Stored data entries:
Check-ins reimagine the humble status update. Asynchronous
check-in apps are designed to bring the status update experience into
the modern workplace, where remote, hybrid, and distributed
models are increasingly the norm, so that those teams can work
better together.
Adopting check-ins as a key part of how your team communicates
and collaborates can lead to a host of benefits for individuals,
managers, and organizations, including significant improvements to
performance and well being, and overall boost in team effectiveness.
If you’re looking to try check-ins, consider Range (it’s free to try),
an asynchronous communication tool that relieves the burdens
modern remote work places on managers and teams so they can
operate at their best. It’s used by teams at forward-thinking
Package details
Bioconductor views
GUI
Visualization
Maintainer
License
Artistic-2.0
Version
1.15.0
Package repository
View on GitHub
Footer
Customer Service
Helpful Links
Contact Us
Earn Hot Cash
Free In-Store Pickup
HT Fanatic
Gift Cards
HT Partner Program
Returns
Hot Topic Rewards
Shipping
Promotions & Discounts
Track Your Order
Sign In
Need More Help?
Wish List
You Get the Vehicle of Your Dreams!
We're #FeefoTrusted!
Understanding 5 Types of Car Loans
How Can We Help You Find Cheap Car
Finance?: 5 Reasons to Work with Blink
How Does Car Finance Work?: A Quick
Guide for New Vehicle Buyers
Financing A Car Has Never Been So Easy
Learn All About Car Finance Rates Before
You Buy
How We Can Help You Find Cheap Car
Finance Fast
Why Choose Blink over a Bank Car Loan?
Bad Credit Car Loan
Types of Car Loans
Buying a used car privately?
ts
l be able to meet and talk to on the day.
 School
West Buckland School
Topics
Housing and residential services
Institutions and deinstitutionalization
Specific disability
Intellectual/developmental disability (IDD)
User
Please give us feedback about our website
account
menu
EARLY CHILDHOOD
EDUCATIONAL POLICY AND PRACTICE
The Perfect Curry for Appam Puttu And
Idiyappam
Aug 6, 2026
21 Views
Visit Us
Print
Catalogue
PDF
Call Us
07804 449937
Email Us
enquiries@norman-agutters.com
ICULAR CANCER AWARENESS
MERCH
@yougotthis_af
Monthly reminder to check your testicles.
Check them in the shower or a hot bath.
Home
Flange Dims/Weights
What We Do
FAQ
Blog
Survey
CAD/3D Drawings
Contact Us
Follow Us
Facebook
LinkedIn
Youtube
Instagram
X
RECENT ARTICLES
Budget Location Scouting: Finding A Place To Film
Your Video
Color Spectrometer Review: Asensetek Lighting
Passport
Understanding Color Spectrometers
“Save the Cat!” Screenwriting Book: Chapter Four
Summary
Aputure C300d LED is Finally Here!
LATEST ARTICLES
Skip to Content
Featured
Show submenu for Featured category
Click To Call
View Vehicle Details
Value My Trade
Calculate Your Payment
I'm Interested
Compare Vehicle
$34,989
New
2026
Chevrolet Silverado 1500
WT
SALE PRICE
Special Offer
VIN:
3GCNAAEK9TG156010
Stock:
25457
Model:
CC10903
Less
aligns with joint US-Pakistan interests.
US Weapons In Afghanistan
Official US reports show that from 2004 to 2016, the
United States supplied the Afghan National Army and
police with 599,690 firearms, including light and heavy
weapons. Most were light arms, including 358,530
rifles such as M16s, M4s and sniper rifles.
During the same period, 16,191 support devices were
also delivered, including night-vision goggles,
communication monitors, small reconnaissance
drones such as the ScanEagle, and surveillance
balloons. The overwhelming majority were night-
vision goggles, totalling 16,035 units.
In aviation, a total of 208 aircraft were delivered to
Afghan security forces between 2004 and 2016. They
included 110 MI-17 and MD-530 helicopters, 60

**Exercise directions**:
All that belongs in your answer is the stretch of entries above from the line with "I'm Interested" through the line with "weapons. Most were", printed exactly.

**Expected output**:
I'm Interested
Compare Vehicle
$34,989
New
2026
Chevrolet Silverado 1500
WT
SALE PRICE
Special Offer
VIN:
3GCNAAEK9TG156010
Stock:
25457
Model:
CC10903
Less
aligns with joint US-Pakistan interests.
US Weapons In Afghanistan
Official US reports show that from 2004 to 2016, the
United States supplied the Afghan National Army and
police with 599,690 firearms, including light and heavy
weapons. Most were light arms, including 358,530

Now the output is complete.